What this task involves: For every record below, write out an exact copy.
────────────────
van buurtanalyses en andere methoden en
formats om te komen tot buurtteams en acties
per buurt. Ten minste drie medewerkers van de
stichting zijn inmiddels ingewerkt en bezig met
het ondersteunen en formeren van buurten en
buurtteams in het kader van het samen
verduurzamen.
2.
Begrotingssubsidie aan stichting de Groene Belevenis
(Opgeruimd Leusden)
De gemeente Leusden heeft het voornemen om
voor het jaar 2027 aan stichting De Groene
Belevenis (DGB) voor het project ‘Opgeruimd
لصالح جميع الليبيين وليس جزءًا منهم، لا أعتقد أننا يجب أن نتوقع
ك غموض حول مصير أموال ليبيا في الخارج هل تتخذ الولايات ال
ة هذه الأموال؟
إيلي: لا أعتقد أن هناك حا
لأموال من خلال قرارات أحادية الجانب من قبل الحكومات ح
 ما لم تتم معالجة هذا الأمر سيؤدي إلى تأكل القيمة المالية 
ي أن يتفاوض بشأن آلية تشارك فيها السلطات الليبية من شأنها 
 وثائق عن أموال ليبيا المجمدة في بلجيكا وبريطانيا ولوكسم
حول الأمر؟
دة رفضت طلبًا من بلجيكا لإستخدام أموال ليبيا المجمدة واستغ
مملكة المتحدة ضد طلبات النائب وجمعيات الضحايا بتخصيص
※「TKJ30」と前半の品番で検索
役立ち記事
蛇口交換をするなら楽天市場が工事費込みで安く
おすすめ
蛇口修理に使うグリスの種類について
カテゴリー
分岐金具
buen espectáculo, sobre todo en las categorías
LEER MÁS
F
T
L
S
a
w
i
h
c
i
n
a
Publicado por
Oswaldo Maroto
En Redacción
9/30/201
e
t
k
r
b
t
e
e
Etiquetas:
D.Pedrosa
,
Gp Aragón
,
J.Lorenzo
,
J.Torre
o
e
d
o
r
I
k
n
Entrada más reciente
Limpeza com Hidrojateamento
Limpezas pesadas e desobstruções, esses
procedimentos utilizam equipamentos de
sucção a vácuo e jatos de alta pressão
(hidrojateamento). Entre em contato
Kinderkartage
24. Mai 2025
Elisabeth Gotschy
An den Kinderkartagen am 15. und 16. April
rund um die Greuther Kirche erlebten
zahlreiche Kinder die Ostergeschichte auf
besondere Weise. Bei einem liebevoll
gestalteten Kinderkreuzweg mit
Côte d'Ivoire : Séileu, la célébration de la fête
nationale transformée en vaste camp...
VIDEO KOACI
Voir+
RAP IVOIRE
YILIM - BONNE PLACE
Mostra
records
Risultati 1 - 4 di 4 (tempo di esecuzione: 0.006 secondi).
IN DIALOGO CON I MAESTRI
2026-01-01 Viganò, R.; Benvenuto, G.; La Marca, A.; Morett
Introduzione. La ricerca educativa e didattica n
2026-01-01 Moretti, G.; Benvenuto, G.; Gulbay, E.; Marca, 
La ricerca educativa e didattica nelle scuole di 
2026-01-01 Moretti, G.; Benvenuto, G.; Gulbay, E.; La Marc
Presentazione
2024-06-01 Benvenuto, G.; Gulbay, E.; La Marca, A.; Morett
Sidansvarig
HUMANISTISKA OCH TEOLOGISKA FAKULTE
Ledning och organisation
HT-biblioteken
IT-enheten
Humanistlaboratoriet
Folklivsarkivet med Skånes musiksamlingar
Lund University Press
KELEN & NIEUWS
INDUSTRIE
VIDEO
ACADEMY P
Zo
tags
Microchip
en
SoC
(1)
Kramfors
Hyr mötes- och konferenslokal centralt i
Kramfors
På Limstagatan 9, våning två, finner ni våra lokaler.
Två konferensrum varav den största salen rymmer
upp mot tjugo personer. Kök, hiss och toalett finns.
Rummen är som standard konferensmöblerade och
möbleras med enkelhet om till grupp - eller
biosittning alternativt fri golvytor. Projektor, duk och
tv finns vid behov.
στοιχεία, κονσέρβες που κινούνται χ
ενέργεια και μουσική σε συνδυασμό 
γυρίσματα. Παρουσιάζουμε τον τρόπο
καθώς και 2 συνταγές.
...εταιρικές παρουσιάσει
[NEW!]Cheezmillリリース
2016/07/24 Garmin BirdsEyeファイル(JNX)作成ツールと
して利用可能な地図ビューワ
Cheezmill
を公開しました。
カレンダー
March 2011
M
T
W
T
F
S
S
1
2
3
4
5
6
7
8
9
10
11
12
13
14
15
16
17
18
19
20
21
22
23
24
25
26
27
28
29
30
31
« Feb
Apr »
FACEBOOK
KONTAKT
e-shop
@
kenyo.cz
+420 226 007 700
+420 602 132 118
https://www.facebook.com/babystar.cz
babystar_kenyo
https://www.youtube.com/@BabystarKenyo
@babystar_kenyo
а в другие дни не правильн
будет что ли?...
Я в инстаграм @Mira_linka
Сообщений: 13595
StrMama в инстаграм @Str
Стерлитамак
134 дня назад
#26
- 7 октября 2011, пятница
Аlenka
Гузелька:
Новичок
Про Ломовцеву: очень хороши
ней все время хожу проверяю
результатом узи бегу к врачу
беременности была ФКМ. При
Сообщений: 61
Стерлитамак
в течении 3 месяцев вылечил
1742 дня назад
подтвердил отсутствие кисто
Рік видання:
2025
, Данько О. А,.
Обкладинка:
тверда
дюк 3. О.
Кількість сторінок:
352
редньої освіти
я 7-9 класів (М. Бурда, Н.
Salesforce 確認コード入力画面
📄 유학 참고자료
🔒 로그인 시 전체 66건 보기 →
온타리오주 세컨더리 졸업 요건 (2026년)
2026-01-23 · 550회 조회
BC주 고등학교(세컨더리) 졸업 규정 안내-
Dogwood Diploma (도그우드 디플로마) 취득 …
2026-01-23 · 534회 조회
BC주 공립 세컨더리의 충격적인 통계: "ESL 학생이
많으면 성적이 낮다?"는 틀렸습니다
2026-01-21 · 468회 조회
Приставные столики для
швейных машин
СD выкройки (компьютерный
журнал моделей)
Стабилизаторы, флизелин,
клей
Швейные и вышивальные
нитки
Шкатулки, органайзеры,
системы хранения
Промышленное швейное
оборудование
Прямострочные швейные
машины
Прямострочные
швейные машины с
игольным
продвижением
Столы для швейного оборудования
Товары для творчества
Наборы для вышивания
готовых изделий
────────────────
Your solution:
van buurtanalyses en andere methoden en
formats om te komen tot buurtteams en acties
per buurt. Ten minste drie medewerkers van de
stichting zijn inmiddels ingewerkt en bezig met
het ondersteunen en formeren van buurten en
buurtteams in het kader van het samen
verduurzamen.
2.
Begrotingssubsidie aan stichting de Groene Belevenis
(Opgeruimd Leusden)
De gemeente Leusden heeft het voornemen om
voor het jaar 2027 aan stichting De Groene
Belevenis (DGB) voor het project ‘Opgeruimd
لصالح جميع الليبيين وليس جزءًا منهم، لا أعتقد أننا يجب أن نتوقع
ك غموض حول مصير أموال ليبيا في الخارج هل تتخذ الولايات ال
ة هذه الأموال؟
إيلي: لا أعتقد أن هناك حا
لأموال من خلال قرارات أحادية الجانب من قبل الحكومات ح
 ما لم تتم معالجة هذا الأمر سيؤدي إلى تأكل القيمة المالية 
ي أن يتفاوض بشأن آلية تشارك فيها السلطات الليبية من شأنها 
 وثائق عن أموال ليبيا المجمدة في بلجيكا وبريطانيا ولوكسم
حول الأمر؟
دة رفضت طلبًا من بلجيكا لإستخدام أموال ليبيا المجمدة واستغ
مملكة المتحدة ضد طلبات النائب وجمعيات الضحايا بتخصيص
※「TKJ30」と前半の品番で検索
役立ち記事
蛇口交換をするなら楽天市場が工事費込みで安く
おすすめ
蛇口修理に使うグリスの種類について
カテゴリー
分岐金具
buen espectáculo, sobre todo en las categorías
LEER MÁS
F
T
L
S
a
w
i
h
c
i
n
a
Publicado por
Oswaldo Maroto
En Redacción
9/30/201
e
t
k
r
b
t
e
e
Etiquetas:
D.Pedrosa
,
Gp Aragón
,
J.Lorenzo
,
J.Torre
o
e
d
o
r
I
k
n
Entrada más reciente
Limpeza com Hidrojateamento
Limpezas pesadas e desobstruções, esses
procedimentos utilizam equipamentos de
sucção a vácuo e jatos de alta pressão
(hidrojateamento). Entre em contato
Kinderkartage
24. Mai 2025
Elisabeth Gotschy
An den Kinderkartagen am 15. und 16. April
rund um die Greuther Kirche erlebten
zahlreiche Kinder die Ostergeschichte auf
besondere Weise. Bei einem liebevoll
gestalteten Kinderkreuzweg mit
Côte d'Ivoire : Séileu, la célébration de la fête
nationale transformée en vaste camp...
VIDEO KOACI
Voir+
RAP IVOIRE
YILIM - BONNE PLACE
Mostra
records
Risultati 1 - 4 di 4 (tempo di esecuzione: 0.006 secondi).
IN DIALOGO CON I MAESTRI
2026-01-01 Viganò, R.; Benvenuto, G.; La Marca, A.; Morett
Introduzione. La ricerca educativa e didattica n
2026-01-01 Moretti, G.; Benvenuto, G.; Gulbay, E.; Marca, 
La ricerca educativa e didattica nelle scuole di 
2026-01-01 Moretti, G.; Benvenuto, G.; Gulbay, E.; La Marc
Presentazione
2024-06-01 Benvenuto, G.; Gulbay, E.; La Marca, A.; Morett
Sidansvarig
HUMANISTISKA OCH TEOLOGISKA FAKULTE
Ledning och organisation
HT-biblioteken
IT-enheten
Humanistlaboratoriet
Folklivsarkivet med Skånes musiksamlingar
Lund University Press
KELEN & NIEUWS
INDUSTRIE
VIDEO
ACADEMY P
Zo
tags
Microchip
en
SoC
(1)
Kramfors
Hyr mötes- och konferenslokal centralt i
Kramfors
På Limstagatan 9, våning två, finner ni våra lokaler.
Två konferensrum varav den största salen rymmer
upp mot tjugo personer. Kök, hiss och toalett finns.
Rummen är som standard konferensmöblerade och
möbleras med enkelhet om till grupp - eller
biosittning alternativt fri golvytor. Projektor, duk och
tv finns vid behov.
στοιχεία, κονσέρβες που κινούνται χ
ενέργεια και μουσική σε συνδυασμό 
γυρίσματα. Παρουσιάζουμε τον τρόπο
καθώς και 2 συνταγές.
...εταιρικές παρουσιάσει
[NEW!]Cheezmillリリース
2016/07/24 Garmin BirdsEyeファイル(JNX)作成ツールと
して利用可能な地図ビューワ
Cheezmill
を公開しました。
カレンダー
March 2011
M
T
W
T
F
S
S
1
2
3
4
5
6
7
8
9
10
11
12
13
14
15
16
17
18
19
20
21
22
23
24
25
26
27
28
29
30
31
« Feb
Apr »
FACEBOOK
KONTAKT
e-shop
@
kenyo.cz
+420 226 007 700
+420 602 132 118
https://www.facebook.com/babystar.cz
babystar_kenyo
https://www.youtube.com/@BabystarKenyo
@babystar_kenyo
а в другие дни не правильн
будет что ли?...
Я в инстаграм @Mira_linka
Сообщений: 13595
StrMama в инстаграм @Str
Стерлитамак
134 дня назад
#26
- 7 октября 2011, пятница
Аlenka
Гузелька:
Новичок
Про Ломовцеву: очень хороши
ней все время хожу проверяю
результатом узи бегу к врачу
беременности была ФКМ. При
Сообщений: 61
Стерлитамак
в течении 3 месяцев вылечил
1742 дня назад
подтвердил отсутствие кисто
Рік видання:
2025
, Данько О. А,.
Обкладинка:
тверда
дюк 3. О.
Кількість сторінок:
352
редньої освіти
я 7-9 класів (М. Бурда, Н.
Salesforce 確認コード入力画面
📄 유학 참고자료
🔒 로그인 시 전체 66건 보기 →
온타리오주 세컨더리 졸업 요건 (2026년)
2026-01-23 · 550회 조회
BC주 고등학교(세컨더리) 졸업 규정 안내-
Dogwood Diploma (도그우드 디플로마) 취득 …
2026-01-23 · 534회 조회
BC주 공립 세컨더리의 충격적인 통계: "ESL 학생이
많으면 성적이 낮다?"는 틀렸습니다
2026-01-21 · 468회 조회
Приставные столики для
швейных машин
СD выкройки (компьютерный
журнал моделей)
Стабилизаторы, флизелин,
клей
Швейные и вышивальные
нитки
Шкатулки, органайзеры,
системы хранения
Промышленное швейное
оборудование
Прямострочные швейные
машины
Прямострочные
швейные машины с
игольным
продвижением
Столы для швейного оборудования
Товары для творчества
Наборы для вышивания
готовых изделий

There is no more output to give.